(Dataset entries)

*** Block opens ***

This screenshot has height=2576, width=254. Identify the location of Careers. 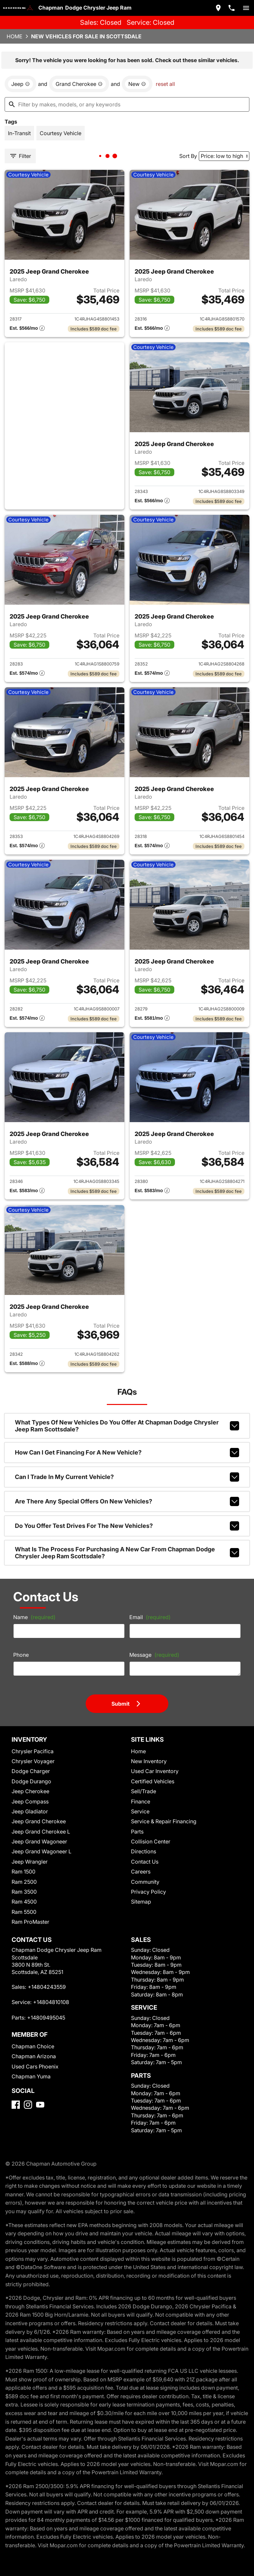
(140, 1871).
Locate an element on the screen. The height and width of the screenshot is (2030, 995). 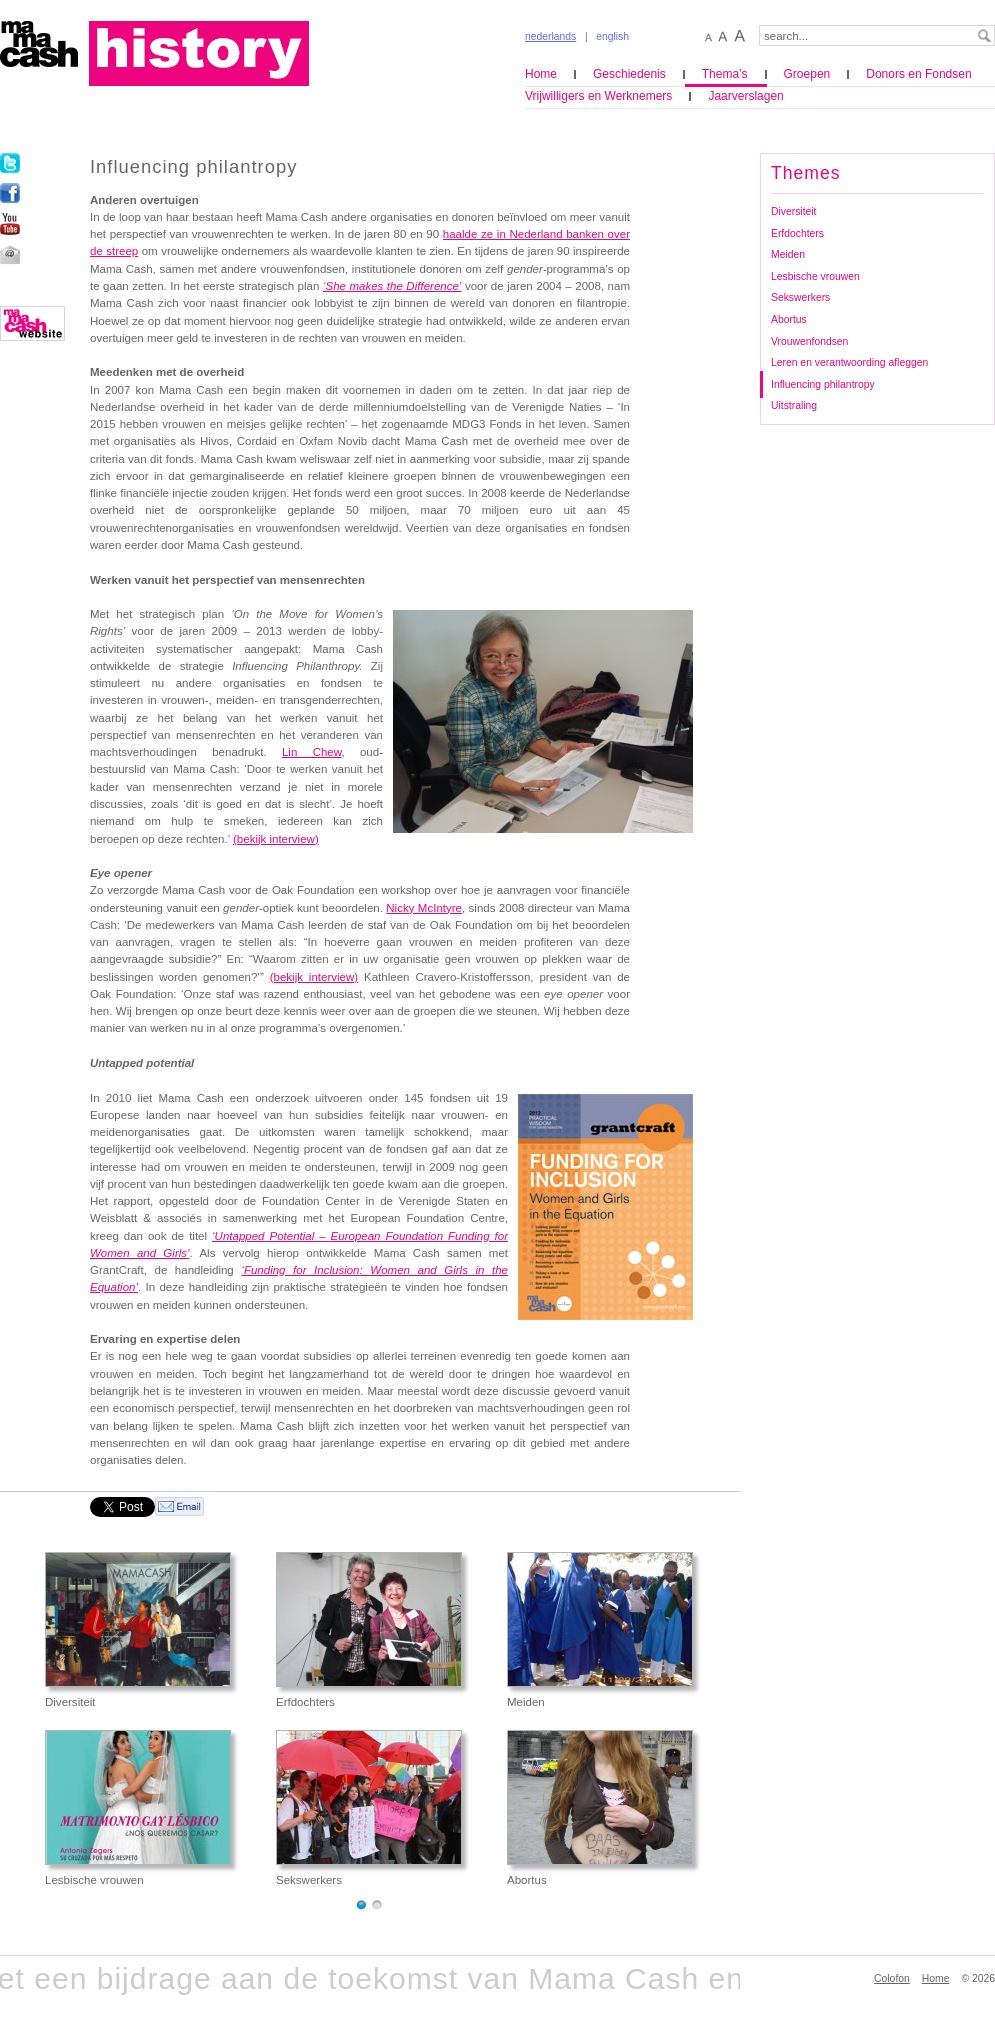
english is located at coordinates (612, 36).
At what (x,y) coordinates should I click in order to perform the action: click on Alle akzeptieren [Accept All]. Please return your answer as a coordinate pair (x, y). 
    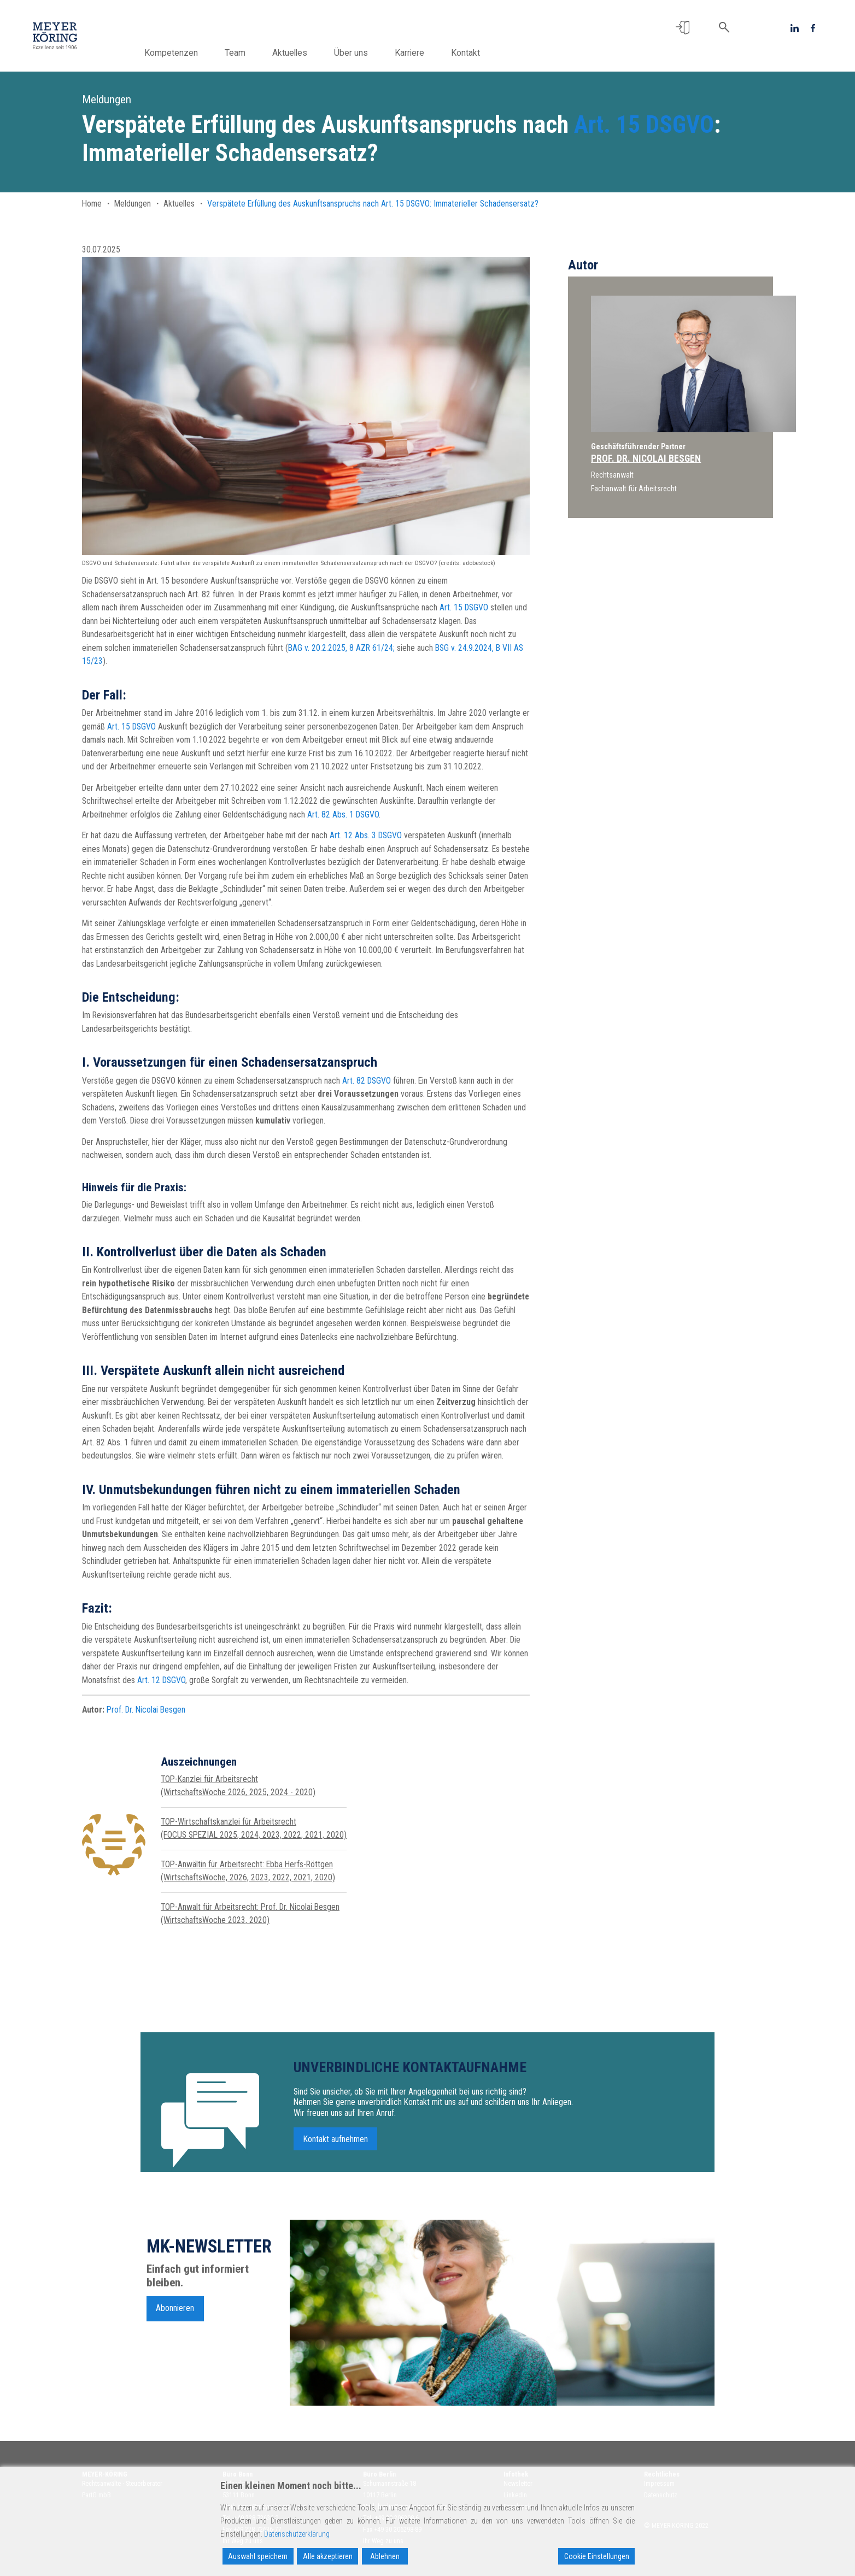
    Looking at the image, I should click on (328, 2556).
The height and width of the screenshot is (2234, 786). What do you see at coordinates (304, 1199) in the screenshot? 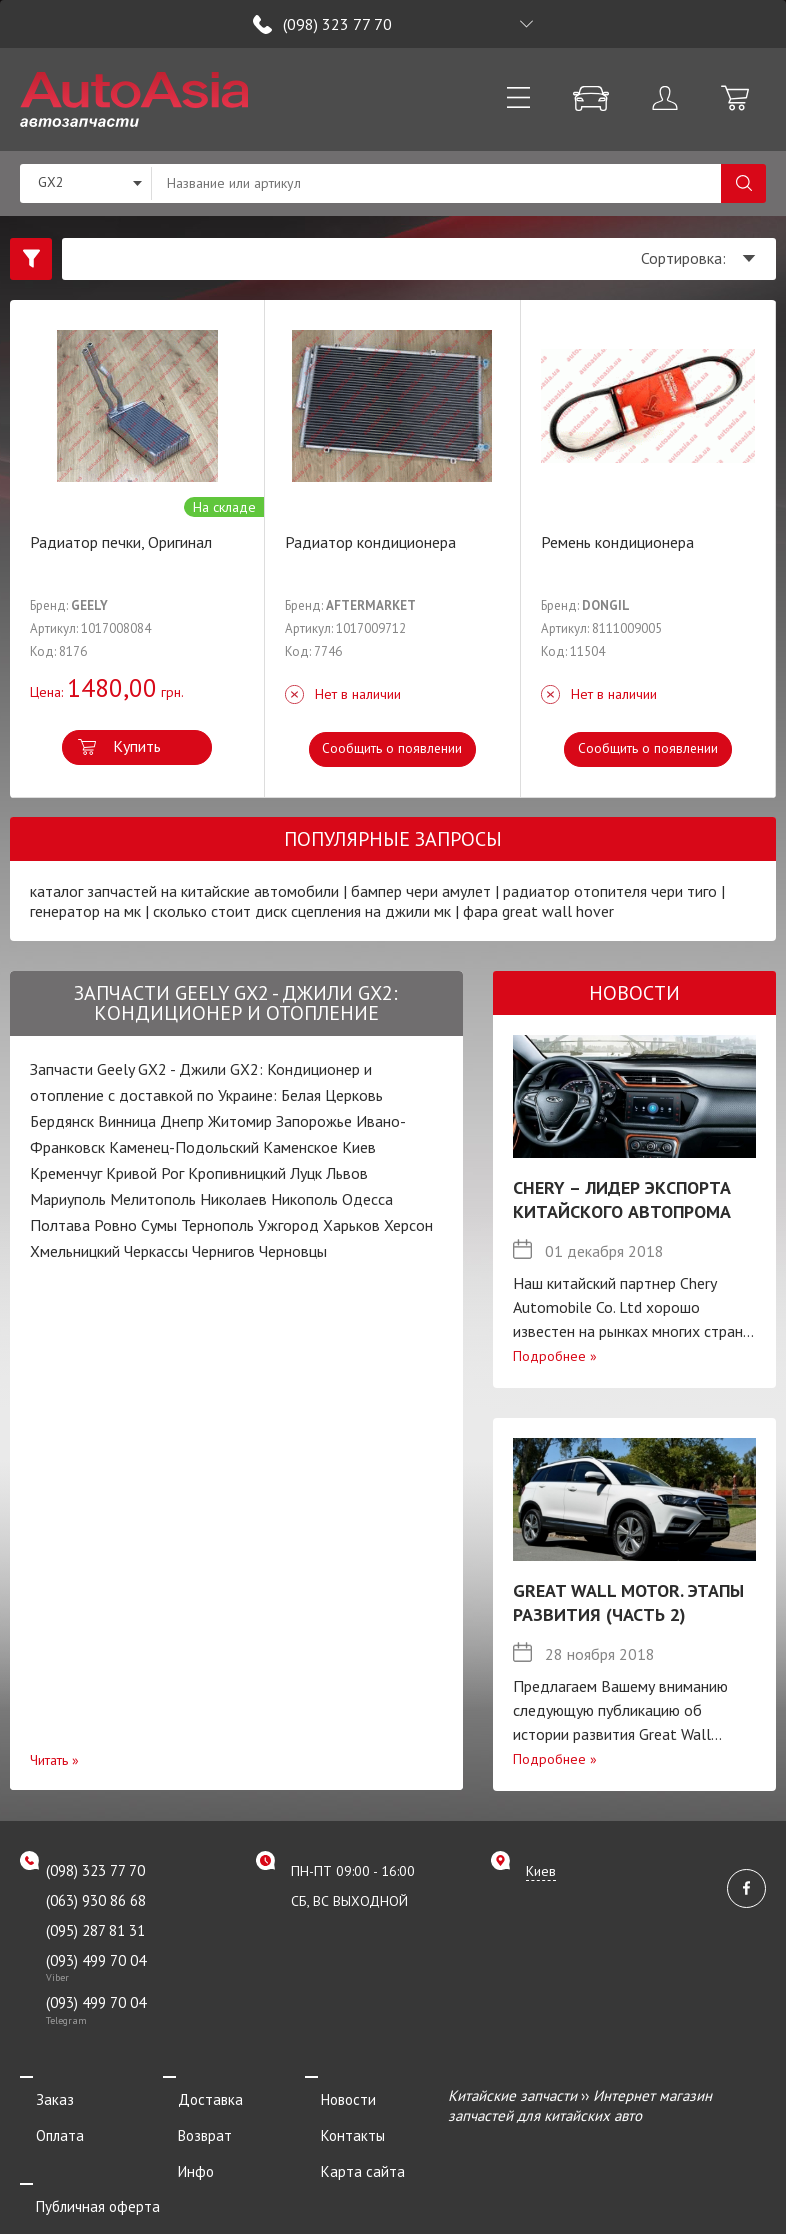
I see `Никополь` at bounding box center [304, 1199].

*** Block closes ***

Prompt. Exclude the pictures and transcribe all of the entries exactly.

Task result.
This screenshot has height=2576, width=254. Identify the location of Careers. 
(140, 1871).
Locate an element on the screen. The height and width of the screenshot is (2030, 995). 
english is located at coordinates (612, 36).
At what (x,y) coordinates should I click in order to perform the action: click on Alle akzeptieren [Accept All]. Please return your answer as a coordinate pair (x, y). 
    Looking at the image, I should click on (328, 2556).
The height and width of the screenshot is (2234, 786). What do you see at coordinates (304, 1199) in the screenshot? 
I see `Никополь` at bounding box center [304, 1199].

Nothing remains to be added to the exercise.